Genres, Themes, Actors, and Directors:

  • Cavalry
  • Father and Child
  • John Ford Films
  • John Wayne Films
  • Marital Problems
  • Maureen O’Hara Films
  • Native Americans
  • Victor McLaglen Films
  • Westerns

This third entry in John Ford’s unintentionally conceived “cavalry trio” — after Fort Apache (1948) and She Wore a Yellow Ribbon (1949) — features John Wayne and Maureen O’Hara in the first of their five on-screen pairings, followed most memorably by their rocky romance in The Quiet Man (1952). Things are already pretty contentious in this earlier film, however, with the craggy environment mirroring Wayne and O’Hara’s strained marriage — apparently caused by Wayne’s extreme commitment to his career, as well as the fact that a sergeant (Victor McLaglen):

… under Wayne’s command set torch to O’Hara’s property in Shenandoah during the Civil War (!?). None of this quite makes sense as a reason for the couple’s long-standing challenges, especially when it’s so obvious they really love each other:

Indeed, the entire storyline feels like simply an excuse to show off some cool horsemanship moves and to regress into once again presenting Indians as faceless, alcoholic warriors ready to be killed off en masse.
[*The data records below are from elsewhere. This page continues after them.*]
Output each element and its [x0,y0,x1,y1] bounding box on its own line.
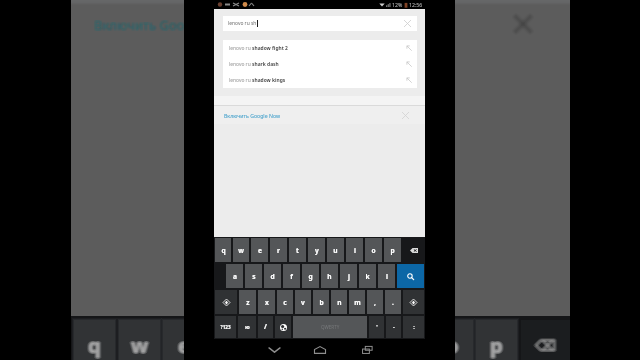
button[interactable]: / [258,316,273,338]
staticText: ⌫ [536,336,558,353]
staticText: ⌫ [537,337,559,354]
staticText: b [319,298,324,307]
button[interactable]: c [277,290,293,314]
staticText: k [365,272,370,281]
staticText: e [178,331,190,358]
button[interactable]: Включить Google Now [214,106,425,124]
button[interactable]: f [283,264,300,288]
staticText: / [264,322,267,332]
button[interactable]: ю [238,316,256,338]
button[interactable]: z [239,290,256,314]
staticText: , [374,298,376,307]
button[interactable]: p [384,238,401,262]
button[interactable]: lenovo ru [223,56,417,72]
staticText: t [269,331,278,358]
button[interactable]: d [264,264,281,288]
staticText: u [357,333,370,360]
staticText: y [313,333,325,360]
staticText: u [358,332,371,359]
button[interactable]: u [327,238,344,262]
button[interactable]: k [359,264,376,288]
staticText: u [355,333,368,360]
staticText: Включить Google Now [94,17,235,35]
staticText: w [132,333,150,360]
staticText: e [176,332,188,359]
button[interactable]: s [245,264,262,288]
staticText: i [406,331,412,358]
button[interactable]: Backspace [402,237,425,263]
button[interactable]: t [289,238,306,262]
button[interactable]: o [365,238,382,262]
staticText: p [490,332,503,359]
staticText: lenovo ru [229,45,252,52]
button[interactable]: Hide keyboard [264,339,284,360]
staticText: t [269,333,278,360]
staticText: lenovo ru sh [228,20,257,27]
button[interactable]: g [302,264,319,288]
button[interactable]: r [270,238,287,262]
button[interactable]: n [331,290,347,314]
staticText: q [89,333,102,360]
staticText: q [88,332,101,359]
button[interactable]: a [226,264,243,288]
button[interactable]: w [233,238,249,262]
staticText: o [446,332,459,359]
staticText: l [386,272,388,281]
button[interactable]: Search [397,264,424,288]
staticText: y [315,246,319,255]
button[interactable]: m [349,290,365,314]
button[interactable]: Recents [357,339,377,360]
staticText: h [327,272,332,281]
button[interactable]: Home [310,339,330,360]
button[interactable]: v [295,290,311,314]
button[interactable]: y [308,238,325,262]
staticText: p [492,332,505,359]
button[interactable]: e [251,238,268,262]
button[interactable]: x [258,290,275,314]
staticText: ⌫ [535,337,557,354]
staticText: q [221,246,226,255]
button[interactable]: j [340,264,357,288]
button[interactable]: h [321,264,338,288]
button[interactable]: , [367,290,383,314]
staticText: m [354,298,361,307]
staticText: o [371,246,376,255]
button[interactable]: lenovo ru sh [223,16,417,31]
staticText: r [223,331,232,358]
staticText: i [406,333,412,360]
button[interactable]: Shift [215,290,237,314]
staticText: p [490,331,503,358]
staticText: QWERTY [321,324,340,330]
button[interactable]: q [215,238,231,262]
staticText: q [90,332,103,359]
button[interactable]: Change language [275,316,291,338]
button[interactable]: ' [369,316,384,338]
staticText: p [491,331,504,358]
button[interactable]: Shift [403,290,424,314]
staticText: e [179,333,191,360]
staticText: : [413,323,415,331]
staticText: Включить Google Now [93,17,234,35]
button[interactable]: i [346,238,363,262]
button[interactable]: - [386,316,401,338]
staticText: t [271,332,280,359]
staticText: Включить Google Now [94,16,235,34]
staticText: o [445,333,458,360]
staticText: ⌫ [535,336,557,353]
staticText: e [258,246,262,255]
staticText: Включить Google Now [95,15,236,33]
button[interactable]: lenovo ru [223,72,417,88]
staticText: u [356,333,369,360]
staticText: shadow kings [252,77,286,84]
staticText: i [407,332,413,359]
button[interactable]: lenovo ru [223,40,417,56]
staticText: r [224,332,233,359]
button[interactable]: ?123 [215,316,236,338]
staticText: shark dash [252,61,279,68]
staticText: r [225,331,234,358]
button[interactable]: : [403,316,424,338]
button[interactable]: . [385,290,401,314]
button[interactable]: b [313,290,329,314]
button[interactable]: l [378,264,395,288]
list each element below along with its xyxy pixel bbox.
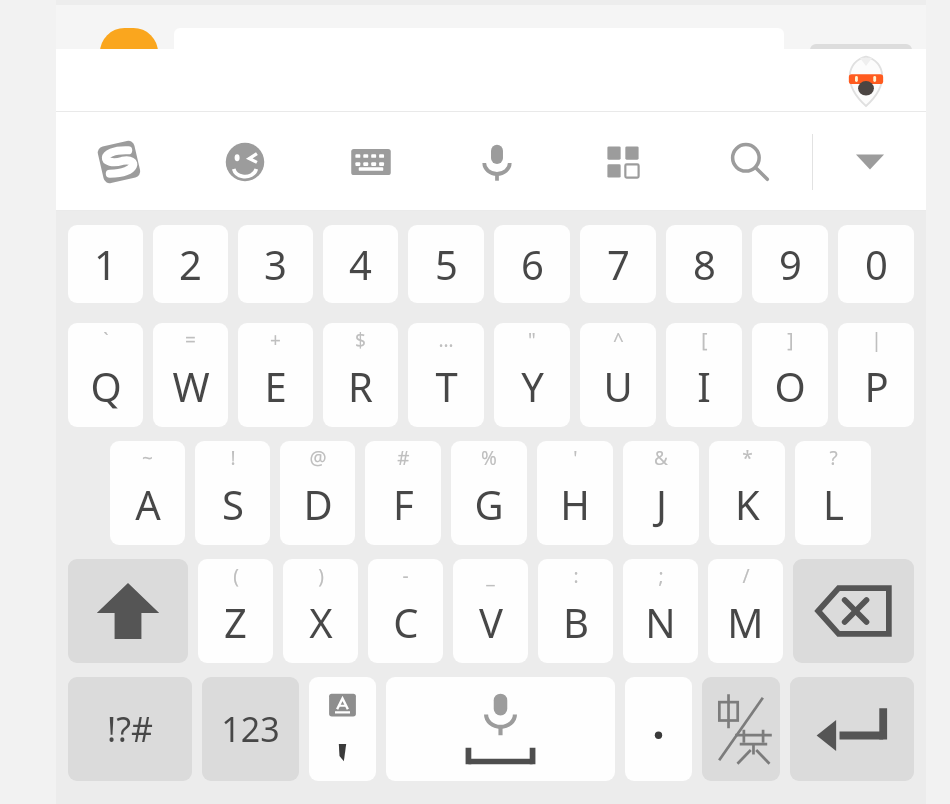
button[interactable]: Shift — [68, 559, 188, 663]
button[interactable]: Avatar — [100, 28, 158, 77]
staticText: U — [603, 359, 633, 413]
button[interactable]: ` — [68, 323, 143, 427]
staticText: ~ — [142, 445, 153, 471]
staticText: ' — [573, 445, 578, 471]
button[interactable]: Send — [810, 44, 912, 82]
staticText: 0 — [865, 237, 888, 291]
button[interactable]: $ — [323, 323, 398, 427]
button[interactable]: 3 — [238, 225, 313, 303]
button[interactable]: Chinese English — [702, 677, 780, 781]
button[interactable]: | — [838, 323, 914, 427]
staticText: : — [573, 563, 579, 589]
button[interactable]: ] — [752, 323, 828, 427]
button[interactable]: 2 — [153, 225, 228, 303]
staticText: @ — [309, 445, 327, 471]
staticText: ( — [233, 563, 239, 589]
button[interactable]: 5 — [408, 225, 484, 303]
button[interactable]: " — [494, 323, 570, 427]
button[interactable]: [ — [666, 323, 742, 427]
staticText: W — [172, 359, 210, 413]
button[interactable]: 0 — [838, 225, 914, 303]
staticText: 2 — [179, 237, 202, 291]
staticText: ! — [230, 445, 236, 471]
button[interactable]: + — [238, 323, 313, 427]
staticText: L — [823, 477, 844, 531]
button[interactable]: Hide keyboard — [813, 112, 926, 211]
button[interactable]: ! — [195, 441, 270, 545]
button[interactable]: … — [408, 323, 484, 427]
staticText: … — [438, 327, 454, 353]
button[interactable]: 9 — [752, 225, 828, 303]
button[interactable]: 1 — [68, 225, 143, 303]
staticText: " — [528, 327, 536, 353]
staticText: T — [435, 359, 458, 413]
staticText: H — [560, 477, 590, 531]
staticText: G — [474, 477, 504, 531]
staticText: % — [481, 445, 497, 471]
button[interactable]: 7 — [580, 225, 656, 303]
button[interactable]: - — [368, 559, 443, 663]
staticText: 1 — [94, 237, 117, 291]
button[interactable]: % — [451, 441, 527, 545]
button[interactable]: Sogou assistant — [844, 55, 888, 107]
button[interactable]: Enter — [790, 677, 914, 781]
staticText: & — [654, 445, 668, 471]
staticText: [ — [701, 327, 708, 353]
button[interactable]: Period — [625, 677, 692, 781]
staticText: 9 — [779, 237, 802, 291]
button[interactable]: Sogou input — [56, 112, 182, 211]
staticText: E — [264, 359, 287, 413]
staticText: = — [185, 327, 196, 353]
button[interactable]: 6 — [494, 225, 570, 303]
staticText: ] — [787, 327, 794, 353]
button[interactable]: @ — [280, 441, 355, 545]
button[interactable]: _ — [453, 559, 528, 663]
staticText: # — [397, 445, 410, 471]
staticText: 7 — [607, 237, 630, 291]
button[interactable]: ( — [198, 559, 273, 663]
staticText: J — [656, 477, 667, 531]
button[interactable]: * — [709, 441, 785, 545]
button[interactable]: 4 — [323, 225, 398, 303]
staticText: 3 — [264, 237, 287, 291]
button[interactable]: Space — [386, 677, 615, 781]
button[interactable]: # — [365, 441, 441, 545]
button[interactable]: / — [708, 559, 783, 663]
button[interactable]: ^ — [580, 323, 656, 427]
staticText: F — [393, 477, 414, 531]
staticText: Z — [224, 595, 247, 649]
button[interactable]: Search — [686, 112, 812, 211]
button[interactable]: Comma — [309, 677, 376, 781]
button[interactable]: & — [623, 441, 699, 545]
staticText: ^ — [613, 327, 624, 353]
staticText: + — [270, 327, 281, 353]
staticText: M — [727, 595, 764, 649]
button[interactable]: ) — [283, 559, 358, 663]
button[interactable]: ' — [537, 441, 613, 545]
button[interactable]: Keyboard layout — [308, 112, 434, 211]
staticText: A — [135, 477, 161, 531]
staticText: K — [735, 477, 760, 531]
staticText: 4 — [349, 237, 372, 291]
button[interactable]: Emoji — [182, 112, 308, 211]
button[interactable]: ? — [795, 441, 871, 545]
staticText: X — [309, 595, 333, 649]
staticText: V — [479, 595, 503, 649]
button[interactable]: ; — [623, 559, 698, 663]
button[interactable]: 8 — [666, 225, 742, 303]
staticText: ) — [318, 563, 324, 589]
staticText: B — [563, 595, 589, 649]
button[interactable]: Backspace — [793, 559, 914, 663]
button[interactable]: 123 — [202, 677, 299, 781]
staticText: S — [222, 477, 244, 531]
button[interactable]: : — [538, 559, 613, 663]
button[interactable]: = — [153, 323, 228, 427]
staticText: _ — [486, 563, 495, 589]
staticText: C — [393, 595, 419, 649]
button[interactable]: ~ — [110, 441, 185, 545]
staticText: ; — [658, 563, 664, 589]
button[interactable]: Voice input — [434, 112, 560, 211]
button[interactable]: More functions — [560, 112, 686, 211]
button[interactable]: !?# — [68, 677, 192, 781]
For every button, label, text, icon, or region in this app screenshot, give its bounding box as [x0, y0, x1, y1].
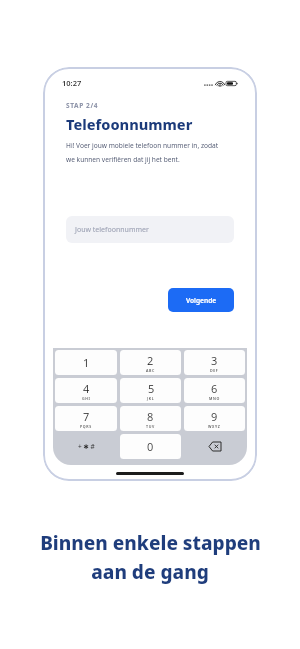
button[interactable]: Backspace — [184, 434, 245, 459]
staticText: GHI — [82, 396, 91, 401]
staticText: + ✱ # — [78, 442, 95, 451]
staticText: 6 — [211, 381, 218, 396]
staticText: 2 — [147, 353, 154, 368]
button[interactable]: 8 — [120, 406, 181, 431]
staticText: PQRS — [80, 424, 92, 429]
staticText: 9 — [211, 409, 218, 424]
staticText: DEF — [210, 368, 219, 373]
button[interactable]: Jouw telefoonnummer — [66, 216, 234, 243]
button[interactable]: 4 — [55, 378, 117, 403]
button[interactable]: 6 — [184, 378, 245, 403]
button[interactable]: 3 — [184, 350, 245, 375]
staticText: aan de gang — [91, 559, 209, 585]
staticText: Jouw telefoonnummer — [75, 225, 149, 235]
staticText: 1 — [83, 355, 90, 370]
staticText: 8 — [147, 409, 154, 424]
button[interactable]: 7 — [55, 406, 117, 431]
button[interactable]: Symbols — [55, 434, 117, 459]
staticText: MNO — [209, 396, 220, 401]
button[interactable]: 9 — [184, 406, 245, 431]
staticText: ABC — [146, 368, 155, 373]
staticText: 10:27 — [62, 78, 82, 88]
button[interactable]: 5 — [120, 378, 181, 403]
staticText: WXYZ — [208, 424, 221, 429]
staticText: TUV — [146, 424, 155, 429]
button[interactable]: Volgende — [168, 288, 234, 312]
staticText: JKL — [147, 396, 155, 401]
button[interactable]: 1 — [55, 350, 117, 375]
staticText: 3 — [211, 353, 218, 368]
staticText: Volgende — [186, 296, 217, 305]
button[interactable]: 2 — [120, 350, 181, 375]
button[interactable]: 0 — [120, 434, 181, 459]
staticText: 7 — [83, 409, 90, 424]
staticText: 4 — [83, 381, 90, 396]
staticText: we kunnen verifiëren dat jij het bent. — [66, 155, 180, 164]
staticText: STAP 2/4 — [66, 101, 99, 110]
staticText: 5 — [148, 381, 155, 396]
staticText: 0 — [147, 439, 154, 454]
staticText: Telefoonnummer — [66, 114, 193, 134]
staticText: Binnen enkele stappen — [40, 530, 261, 556]
staticText: Hi! Voer jouw mobiele telefoon nummer in… — [66, 141, 219, 150]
The cinematography is gorgeous, though, especially in Blu-Ray.

Redeeming Qualities and Moments:

  • Maureen O’Hara as Kathleen (nominated as one of the Best Actresses of the Year in Peary’s Alternate Oscars)
  • John Wayne as Lieutenant Colonel Yorke
  • Bert Glennon’s cinematography

  • Fun footage of Cavalry horsemanship

Must See?
No; this one is only must-see for Ford completists.

(Listed in 1001 Movies You Must See Before You Die)


One thought on “Rio Grande (1950)

  1. A once-must – as a solid entry by director Ford. As per my post in ‘The ’40s-’50s in Film’ (fb):

    “I’ll take you home again, Kathleen…”

    ‘Rio Grande’ (1950) Blu-ray: Certainly the work of a master filmmaker. I’d seen it once before, years ago. Not among the John Ford films most talked about, it is nevertheless a finely crafted tale, quite beautifully photographed, acted in an understated manner, and with moments of subtle humor. The blu-ray may not be among the most striking but it often affords rich detail. I found it most rewarding to revisit this film. Ford was, I guess, anxious to make ‘The Quiet Man’ and Republic Studio said ‘Ok, if you first give us another western.’ So he made this one, not as a toss-off but with care and attention to quality.